On whether he made money in football, “Chairman”, as he was fondly called in his playing days, said: “When you measure it in terms of Naira and Kobo I may not be referred to as a rich man, but the goodwill that I enjoyed while playing football was unquantifiable; money cannot buy it. Everywhere I go today people recognise me and treat me with love and respect, which to me is more valuable than money.”

One moment in his career he would never forget in a hurry was in 1980 when he lifted the AFCON trophy before the full glare of President Shehu Shagari and thousands of spectators at the National Stadium.

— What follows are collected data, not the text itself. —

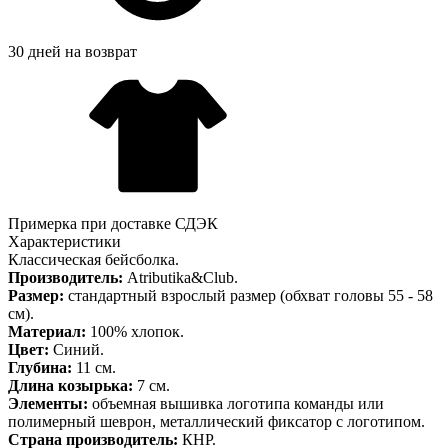
30 дней на возврат
Примерка при доставке СДЭК
Характеристики
Классическая бейсболка.
Производитель:
Atributika&Club.
Размер:
стандартный взрослый размер (обхват головы 55 - 58
см).
Материал:
100% хлопок.
Цвет:
Синий.
Глубина:
11 см.
Длина козырька:
7 см.
Элементы:
объемная вышивка логотипа команды или
полимерный шеврон, металлический фиксатор с логотипом.
Страна производитель:
КНР.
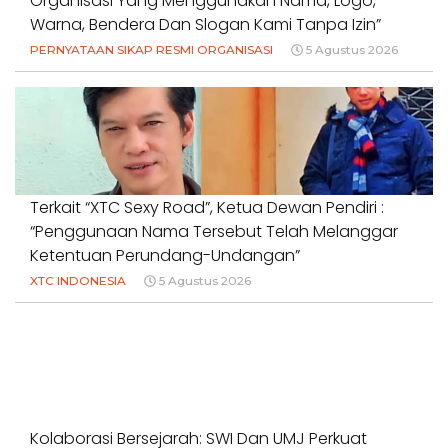
Organisasi Yang Menggunakan Nama, Logo,
Warna, Bendera Dan Slogan Kami Tanpa Izin”
PERNYATAAN SIKAP RESMI ORGANISASI
5 Agustus 2026
Terkait “XTC Sexy Road”, Ketua Dewan Pendiri :
“Penggunaan Nama Tersebut Telah Melanggar
Ketentuan Perundang-Undangan”
XTC INDONESIA
5 Agustus 2026
Kolaborasi Bersejarah: SWI Dan UMJ Perkuat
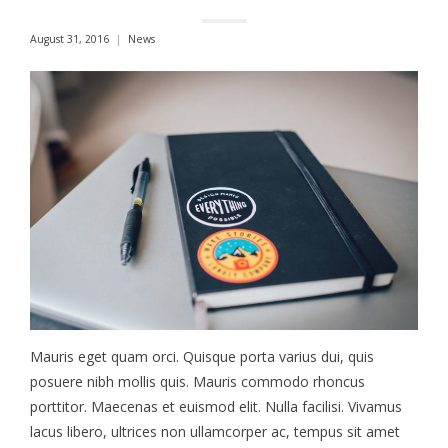
August 31, 2016
News
Mauris eget quam orci. Quisque porta varius dui, quis
posuere nibh mollis quis. Mauris commodo rhoncus
porttitor. Maecenas et euismod elit. Nulla facilisi. Vivamus
lacus libero, ultrices non ullamcorper ac, tempus sit amet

“Before that deserved victory in 1980, the team had won bronze in 1976 and ’78 in Adiss Ababa and Ghana respectively. Playing on home ground was therefore one great opportunity we were not ready to let go. It was a great feeling lifting the cup before the President and over sixty thousand spectators, not to talk of millions of television viewers. It would ever remain an unforgettable moment in my life,” Chukwu recalled with nostalgia.

 After his playing career, he went on to coach Enugu Rangers. He was part of the coaching crew that qualified Nigeria to her first World Cup and won the 1994 AFCON in Tunisia. Ten years later, he led Nigeria to winning the bronze. He failed to book a place to the 2006 World Cup in Germany. He had coaching stints in Lebanon and with the Kenyan national team in 1998.